Um momento que mudou para sempre a vida dela, e que também mudaria a de outras mulheres. “Como sou instrutora autorizada pela associação, comecei a dar aulas no meu país. Eu dou aulas para homens e mulheres, sem nenhum problema, mas sei como é importante para diversas mulheres que eu esteja lá. Elas vêm ter aulas comigo e dizem que sou uma inspiração. É tão importante e emocionante. Me sinto honrada por isso”, conta a profissional.
Antes de ser arrebatada pelo grão, Sara trabalhava em uma Organização Não Governamental. E conta que sente, agora, como ser instrutora de barismo une suas duas vocações: ajudar o próximo e estar próxima ao café. Com o tempo, já na Arábia Saudita, ela e se aprofundou cada vez mais, dessa vez com o apoio do amigo Osama, cofundador da The Roasting House, casa de torrefação saudita. Foi Osama que a incentivou a competir como barista profissional.
“Ele me encorajou a participar de competições. No começo eu disse ‘nem pensar!’. Mas, percebi que isso podia incentivar outras pessoas. Quando comecei, não podia mais parar. É um desafio, o que eu gosto, e você aprende muito! É uma experiência enriquecedora”, conta ela. Seguindo em busca dos desafios de que gosta, Sara sagrou-se vice-campeã do preparo turco na região do Oriente Médio e Norte da África em 2016, e em 2017 foi finalista mundial da categoria, em Budapeste, chegando na 6ª colocação.

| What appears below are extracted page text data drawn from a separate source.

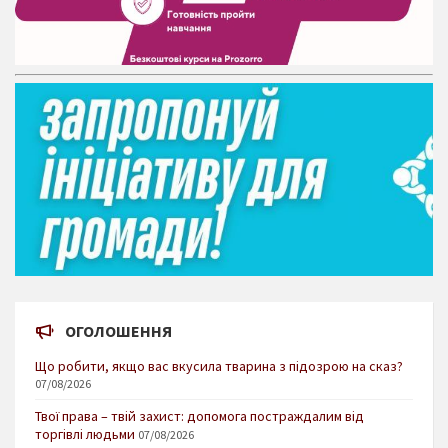
ОГОЛОШЕННЯ
Що робити, якщо вас вкусила тварина з підозрою на сказ?
07/08/2026
Твої права – твій захист: допомога постраждалим від
торгівлі людьми
07/08/2026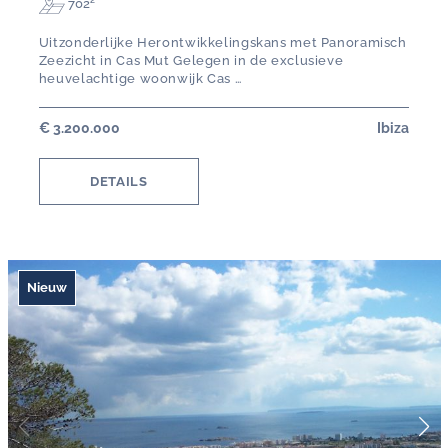
702²
Uitzonderlijke Herontwikkelingskans met Panoramisch
Zeezicht in Cas Mut Gelegen in de exclusieve
heuvelachtige woonwijk Cas …
€ 3.200.000
Ibiza
DETAILS
Nieuw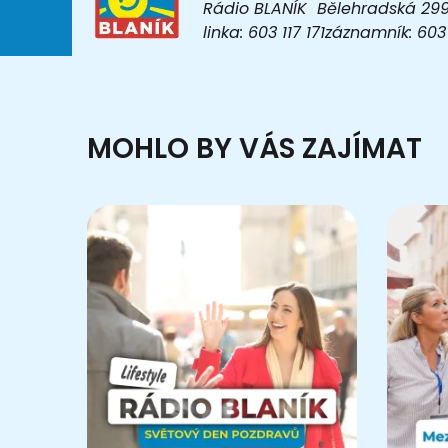
Rádio BLANÍK Bělehradská 299/1
linka: 603 117 171záznamník: 6
MOHLO BY VÁS ZAJÍMAT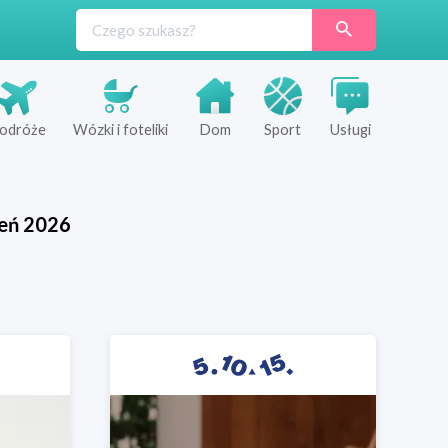
odróże
Wózki i foteliki
Dom
Sport
Usługi
ień
2026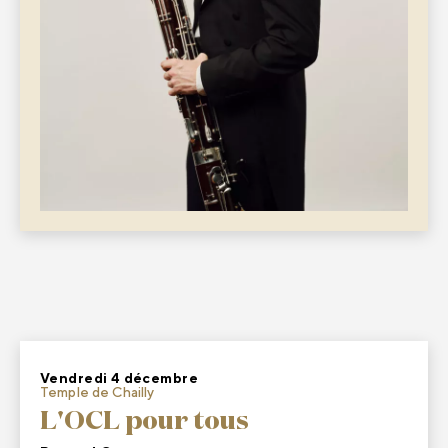
Vendredi 4 décembre
Temple de Chailly
L'OCL pour tous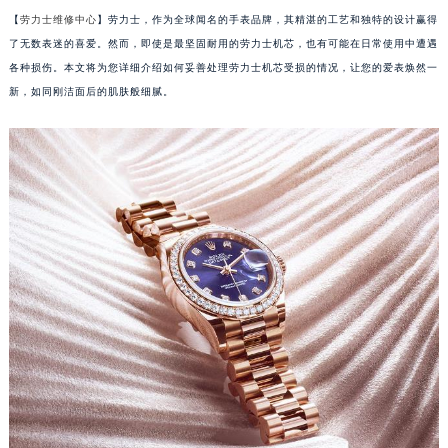
【
劳力士维修中心
】劳力士，作为全球闻名的手表品牌，其精湛的工艺和独特的设计赢得
了无数表迷的喜爱。然而，即使是最坚固耐用的劳力士机芯，也有可能在日常使用中遭遇
各种损伤。本文将为您详细介绍如何妥善处理劳力士机芯受损的情况，让您的爱表焕然一
新，如同刚洁面后的肌肤般细腻。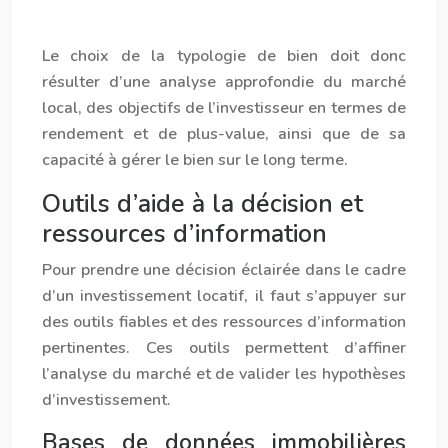
Le choix de la typologie de bien doit donc
résulter d’une analyse approfondie du marché
local, des objectifs de l’investisseur en termes de
rendement et de plus-value, ainsi que de sa
capacité à gérer le bien sur le long terme.
Outils d’aide à la décision et
ressources d’information
Pour prendre une décision éclairée dans le cadre
d’un investissement locatif, il faut s’appuyer sur
des outils fiables et des ressources d’information
pertinentes. Ces outils permettent d’affiner
l’analyse du marché et de valider les hypothèses
d’investissement.
Bases de données immobilières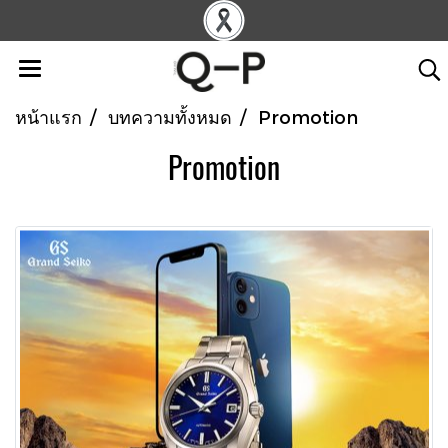
หน้าแรก
บทความทั้งหมด
Promotion
Promotion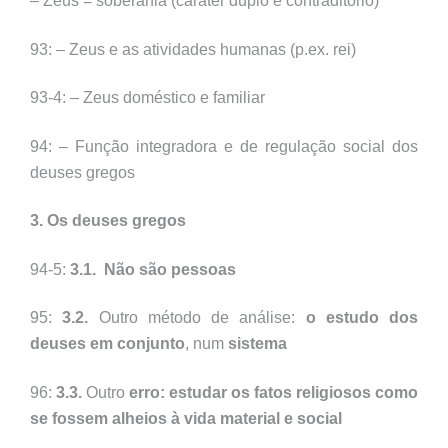
– Zeus = soberania (caráter duplo e contraditório)
93: – Zeus e as atividades humanas (p.ex. rei)
93-4: – Zeus doméstico e familiar
94: – Função integradora e de regulação social dos
deuses gregos
3. Os deuses gregos
94-5:
3.1.
Não são pessoas
95:
3.2.
Outro método de análise:
o estudo dos
deuses em conjunto
, num
sistema
96:
3.3.
Outro
erro: estudar os fatos religiosos como
se fossem alheios à vida material e social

Apesar da carreira promissora, Sara não pôde competir em 2018. Após a união da SCAE com a SCA (antiga Associação Americana de Cafés Especiais) para formar a atua SCA, ela explica que não pode mais competir. “Ainda não temos uma competição nacional, então neste ano não foi permitido que eu competisse no mundial. Estamos nos organizando para criar a competição nacional e, assim, podermos ter um representante internacional”, afirma a saudita.
That Coffee Shop
Agora ela vive mais uma possibilidade que o mundo dos cafés lhe rendeu, a de ser dona de uma cafeteria. A That Coffee Shop, localizada na capital do país, Riad, tem um sentido profundo para ela. “O café, de fato, mudou minha vida. Ele fez com que eu me conhecesse muito mais. É por isso que coloquei este nome na minha cafeteria. Em árabe, ‘that’ significa ‘self’, porque é isso: sou eu mesma no café e o quanto ele me fez me ver melhor”, declara a barista.

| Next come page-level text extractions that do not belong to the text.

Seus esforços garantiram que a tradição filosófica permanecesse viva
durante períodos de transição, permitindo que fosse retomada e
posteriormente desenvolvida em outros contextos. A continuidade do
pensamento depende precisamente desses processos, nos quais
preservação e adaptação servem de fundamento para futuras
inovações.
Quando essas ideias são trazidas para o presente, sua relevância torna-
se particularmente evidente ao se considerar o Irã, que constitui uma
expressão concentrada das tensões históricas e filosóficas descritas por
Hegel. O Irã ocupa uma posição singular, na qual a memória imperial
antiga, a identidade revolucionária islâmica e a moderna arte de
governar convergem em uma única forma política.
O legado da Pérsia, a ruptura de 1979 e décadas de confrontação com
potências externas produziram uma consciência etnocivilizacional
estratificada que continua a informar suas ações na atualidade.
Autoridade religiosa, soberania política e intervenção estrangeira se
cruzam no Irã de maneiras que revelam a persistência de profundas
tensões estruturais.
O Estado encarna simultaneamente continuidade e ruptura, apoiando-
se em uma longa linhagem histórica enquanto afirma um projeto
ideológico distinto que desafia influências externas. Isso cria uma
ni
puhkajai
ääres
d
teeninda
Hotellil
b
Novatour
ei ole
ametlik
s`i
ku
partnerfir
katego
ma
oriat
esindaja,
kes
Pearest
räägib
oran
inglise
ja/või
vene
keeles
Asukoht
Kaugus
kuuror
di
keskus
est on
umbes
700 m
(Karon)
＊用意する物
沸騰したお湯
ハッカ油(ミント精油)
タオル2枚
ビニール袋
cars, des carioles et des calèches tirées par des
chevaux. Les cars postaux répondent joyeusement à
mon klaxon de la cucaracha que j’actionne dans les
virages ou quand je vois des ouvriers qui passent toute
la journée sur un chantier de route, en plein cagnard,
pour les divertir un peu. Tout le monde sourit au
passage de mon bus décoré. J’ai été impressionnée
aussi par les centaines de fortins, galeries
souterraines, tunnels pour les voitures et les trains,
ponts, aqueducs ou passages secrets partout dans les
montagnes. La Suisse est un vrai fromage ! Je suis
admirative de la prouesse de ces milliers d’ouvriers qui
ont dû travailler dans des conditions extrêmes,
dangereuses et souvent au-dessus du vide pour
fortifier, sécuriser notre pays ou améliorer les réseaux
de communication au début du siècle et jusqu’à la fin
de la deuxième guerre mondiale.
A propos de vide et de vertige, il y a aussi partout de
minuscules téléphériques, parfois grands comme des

“Claro, no começo foi difícil. Eu entrava na sala para estudar (nos cursos) e era a única mulher. Olhava em volta e era difícil me colocar, falar”, revela. No entanto, a história de Sara seguiria para outro caminho. “É muito bom poder falar isso, porque conforme fui buscando aprender mais, conheci homens que me deram apoio. O Osama me auxiliou muito, incentivou mesmo! O café que compro hoje é ele quem torra”, conta Sara.
Hoje, a That Coffee Shop, que começou apenas com Sara, conta com uma equipe com mais três mulheres trabalhando. “É uma felicidade para mim ter essas mulheres lá. Eu confio tanto nelas que posso viajar para cá tranquila. Eu sei que elas estarão lá cuidando de tudo como se fosse delas”, conta ela, que aproveita a feira para conhecer cafés brasileiros.
Movida pela cafeína de cada prova, ela não quis parar para almoçar junto com os demais estrangeiros que vieram no grupo. “Quero aproveitar tudo! Estou provando os cafés e, como não torro, vou indicar para meus amigos. Quero mostrar como o café brasileiro pode ser diferente do que estamos acostumados a tomar nos países árabes”, destaca.
E a viagem vai além da busca por negócios. “Eu vou realizar meu sonho de conhecer uma fazenda de café. E vai ser no Brasil! Estou mesmo muito feliz por isso”, revela Sara. Ela vai seguir para uma viagem ao Cerrado Mineiro, uma das regiões produtores de café no Brasil que vai receber a excursão dos compradores do exterior nas próximas semanas. Assim como fez durante a Semana Internacional do Café, Sara quer registrar cada momento. A barista premiada e dona de cafeteria quer mais do que conhecer. “Quero compartilhar esse conhecimento”, arremata.